Apple’s Tablet Competitors Will Never Catch Up - Semteksam
http://www.macobserver.com/tmo/article/apples_tablet_competitors_will_never_catch_up/
======
Pewpewarrows
We heard the exact same arguments in 2008 when Android released. Have people
really forgotten how events unfolded just 2-3 years ago?

For reference, this is what shipment numbers look like only a few months after
Android tablets started hitting store shelves:

[http://news.cnet.com/8301-13924_3-20082707-64/did-the-
ipad-r...](http://news.cnet.com/8301-13924_3-20082707-64/did-the-ipad-really-
lose-a-big-chunk-of-share-to-android/)

This shouldn't surprise anyone that doesn't have thick Apple blinders on their
head.
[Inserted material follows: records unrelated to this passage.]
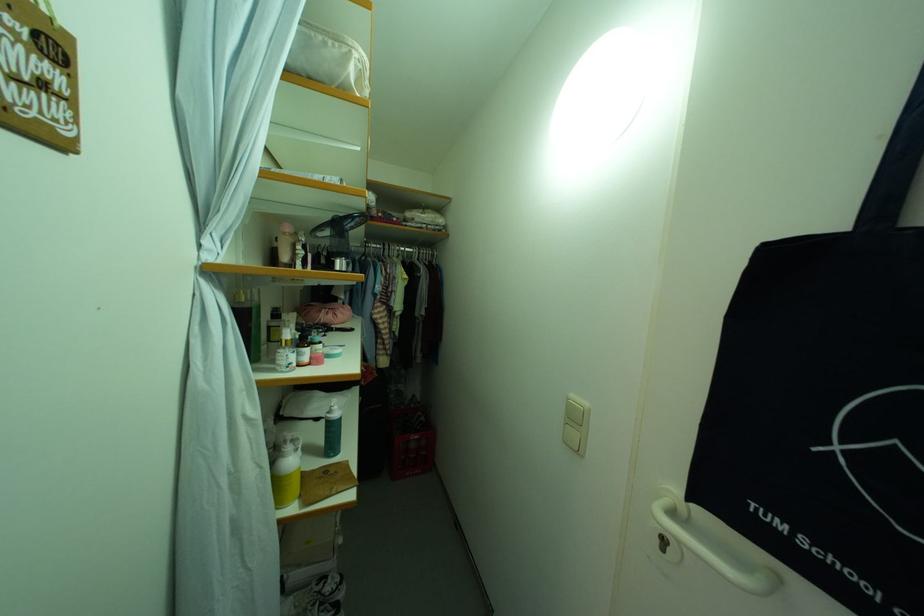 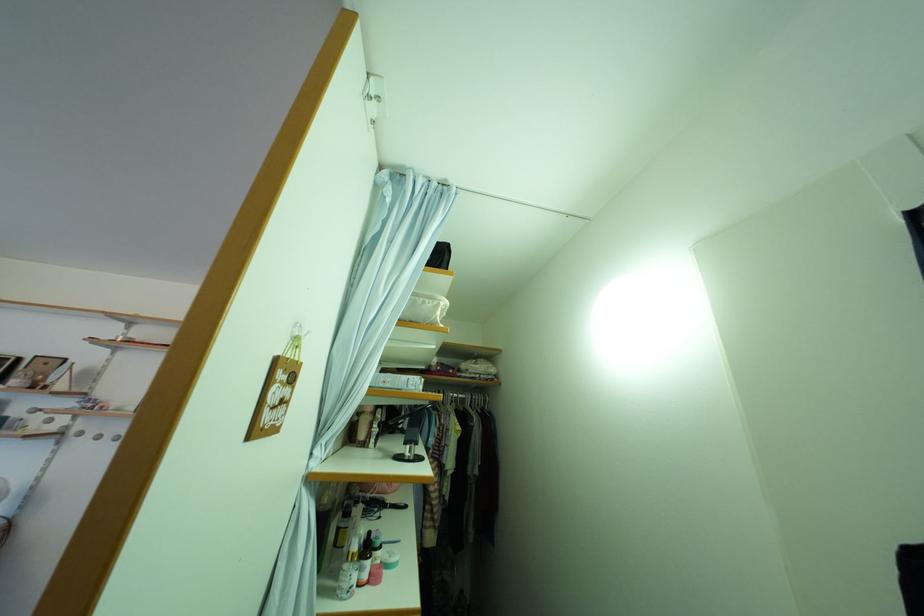 Question: The first image is from the beginning of the video and the second image is from the end. How did the camera likely rotate when shooting the video?

Choices:
 (A) Left
 (B) Right
 (C) Up
 (D) Down

Answer: (C) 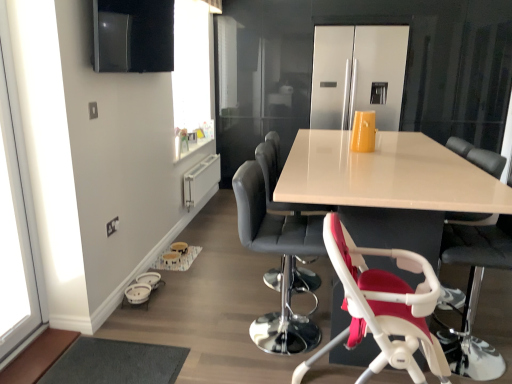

Manufacturers are starting to release better hardware, on cheaper
devices, and in faster timelines than the iPad. The only thing holding it back
is that developers have only had a few months to start writing apps tailored
for tablets running Android. And in that vain, just like the smartphone
market, it's literally just a matter of time before history repeats itself.

------
sandipc
This is exactly what people were saying before (and even immediately after)
the first Android devices arrived on the market.

------
digiwizard
As always, John has awesome insight into how Apple competes.